Records provided:

****************

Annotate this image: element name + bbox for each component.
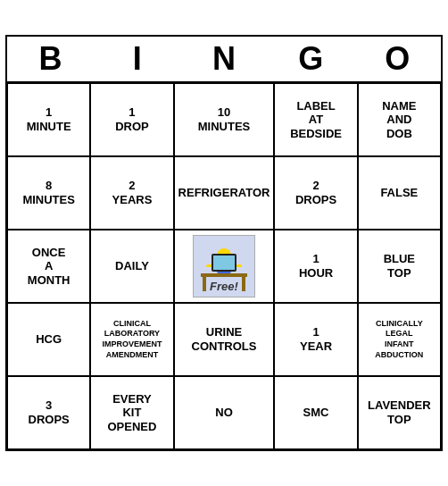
bingo-cell-8: 2DROPS xyxy=(274,156,357,230)
bingo-cell-0: 1MINUTE xyxy=(7,83,90,156)
bingo-cell-13: 1HOUR xyxy=(274,230,357,303)
bingo-letter-n: N xyxy=(185,40,263,78)
bingo-cell-15: HCG xyxy=(7,303,90,376)
bingo-cell-11: DAILY xyxy=(90,230,173,303)
bingo-letter-o: O xyxy=(358,40,436,78)
svg-rect-9 xyxy=(213,256,235,270)
bingo-letter-i: I xyxy=(98,40,177,78)
svg-rect-1 xyxy=(201,273,247,277)
bingo-cell-10: ONCEAMONTH xyxy=(7,230,90,303)
free-cell-image: Free! xyxy=(193,235,255,297)
svg-rect-3 xyxy=(242,277,245,291)
bingo-cell-17: URINECONTROLS xyxy=(174,303,275,376)
bingo-cell-9: FALSE xyxy=(358,156,441,230)
cell-text: CLINICALLYLEGALINFANTABDUCTION xyxy=(375,319,423,361)
bingo-cell-20: 3DROPS xyxy=(7,376,90,449)
bingo-letter-g: G xyxy=(271,40,350,78)
bingo-cell-18: 1YEAR xyxy=(274,303,357,376)
bingo-cell-16: CLINICALLABORATORYIMPROVEMENTAMENDMENT xyxy=(90,303,173,376)
bingo-cell-22: NO xyxy=(174,376,275,449)
bingo-header: BINGO xyxy=(7,37,441,81)
bingo-cell-3: LABELATBEDSIDE xyxy=(274,83,357,156)
free-cell: Free! xyxy=(174,230,275,303)
svg-rect-2 xyxy=(203,277,206,291)
bingo-cell-23: SMC xyxy=(274,376,357,449)
bingo-cell-19: CLINICALLYLEGALINFANTABDUCTION xyxy=(358,303,441,376)
cell-text: CLINICALLABORATORYIMPROVEMENTAMENDMENT xyxy=(102,319,162,361)
bingo-cell-24: LAVENDERTOP xyxy=(358,376,441,449)
bingo-cell-6: 2YEARS xyxy=(90,156,173,230)
bingo-cell-2: 10MINUTES xyxy=(174,83,275,156)
bingo-cell-7: REFRIGERATOR xyxy=(174,156,275,230)
bingo-card: BINGO 1MINUTE1DROP10MINUTESLABELATBEDSID… xyxy=(5,35,443,451)
bingo-cell-21: EVERYKITOPENED xyxy=(90,376,173,449)
bingo-cell-14: BLUETOP xyxy=(358,230,441,303)
bingo-cell-1: 1DROP xyxy=(90,83,173,156)
bingo-letter-b: B xyxy=(12,40,90,78)
bingo-grid: 1MINUTE1DROP10MINUTESLABELATBEDSIDENAMEA… xyxy=(7,81,441,449)
bingo-cell-5: 8MINUTES xyxy=(7,156,90,230)
bingo-cell-4: NAMEANDDOB xyxy=(358,83,441,156)
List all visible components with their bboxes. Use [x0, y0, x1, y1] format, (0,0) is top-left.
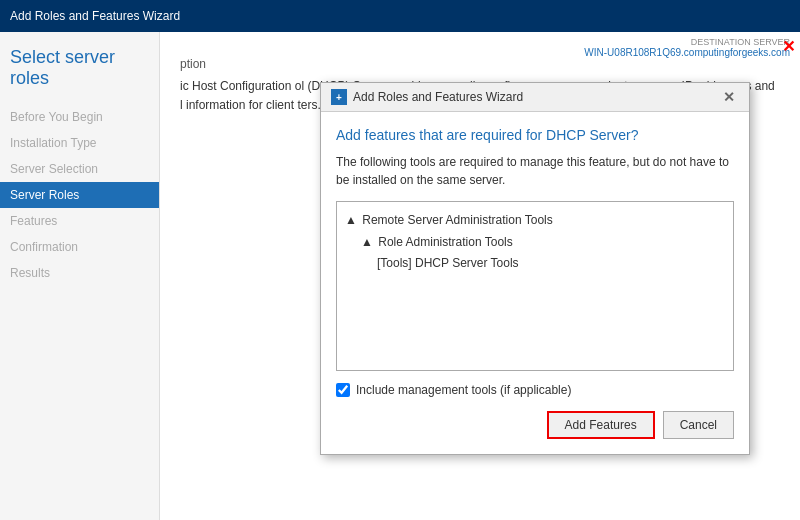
sidebar-item-installation-type[interactable]: Installation Type: [0, 130, 159, 156]
sidebar-item-results[interactable]: Results: [0, 260, 159, 286]
destination-server-info: DESTINATION SERVER WIN-U08R108R1Q69.comp…: [584, 37, 790, 58]
tree-item-dhcp-tools: [Tools] DHCP Server Tools: [345, 253, 725, 275]
modal-title-label: Add Roles and Features Wizard: [353, 90, 523, 104]
management-tools-checkbox[interactable]: [336, 383, 350, 397]
tree-arrow-1: ▲: [361, 235, 376, 249]
tree-arrow-0: ▲: [345, 213, 360, 227]
bg-section-label: ption: [180, 57, 780, 71]
destination-label: DESTINATION SERVER: [584, 37, 790, 47]
sidebar-item-before-you-begin[interactable]: Before You Begin: [0, 104, 159, 130]
tree-label-1: Role Administration Tools: [378, 235, 513, 249]
content-area: Select server roles Before You Begin Ins…: [0, 32, 800, 520]
add-features-button[interactable]: Add Features: [547, 411, 655, 439]
modal-description: The following tools are required to mana…: [336, 153, 734, 189]
sidebar-item-server-selection[interactable]: Server Selection: [0, 156, 159, 182]
top-bar: Add Roles and Features Wizard: [0, 0, 800, 32]
tree-item-remote-admin: ▲ Remote Server Administration Tools: [345, 210, 725, 232]
management-tools-checkbox-row: Include management tools (if applicable): [336, 383, 734, 397]
top-bar-title: Add Roles and Features Wizard: [10, 9, 180, 23]
management-tools-label[interactable]: Include management tools (if applicable): [356, 383, 571, 397]
modal-dialog: + Add Roles and Features Wizard ✕ Add fe…: [320, 82, 750, 455]
modal-title-text: + Add Roles and Features Wizard: [331, 89, 523, 105]
sidebar-item-confirmation[interactable]: Confirmation: [0, 234, 159, 260]
tree-label-2: [Tools] DHCP Server Tools: [377, 256, 519, 270]
features-tree-box: ▲ Remote Server Administration Tools ▲ R…: [336, 201, 734, 371]
server-name: WIN-U08R108R1Q69.computingforgeeks.com: [584, 47, 790, 58]
sidebar-title: Select server roles: [0, 42, 159, 104]
main-close-icon[interactable]: ✕: [782, 37, 795, 56]
main-content: DESTINATION SERVER WIN-U08R108R1Q69.comp…: [160, 32, 800, 520]
cancel-button[interactable]: Cancel: [663, 411, 734, 439]
modal-heading: Add features that are required for DHCP …: [336, 127, 734, 143]
modal-close-button[interactable]: ✕: [719, 89, 739, 105]
modal-titlebar: + Add Roles and Features Wizard ✕: [321, 83, 749, 112]
tree-item-role-admin: ▲ Role Administration Tools: [345, 232, 725, 254]
modal-icon: +: [331, 89, 347, 105]
sidebar-item-server-roles[interactable]: Server Roles: [0, 182, 159, 208]
modal-button-row: Add Features Cancel: [336, 411, 734, 439]
main-window: Add Roles and Features Wizard Select ser…: [0, 0, 800, 520]
tree-label-0: Remote Server Administration Tools: [362, 213, 553, 227]
sidebar: Select server roles Before You Begin Ins…: [0, 32, 160, 520]
sidebar-item-features[interactable]: Features: [0, 208, 159, 234]
modal-body: Add features that are required for DHCP …: [321, 112, 749, 454]
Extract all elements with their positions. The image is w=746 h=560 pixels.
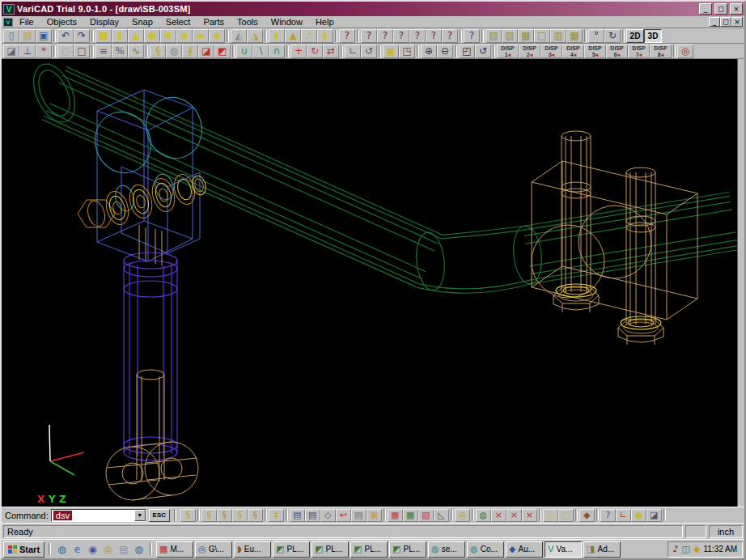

****************

Each line in which the string "close" is found must be copied from the data.

main-close-icon[interactable]: ✕: [782, 37, 795, 56]
modal-close-button[interactable]: ✕: [719, 89, 739, 105]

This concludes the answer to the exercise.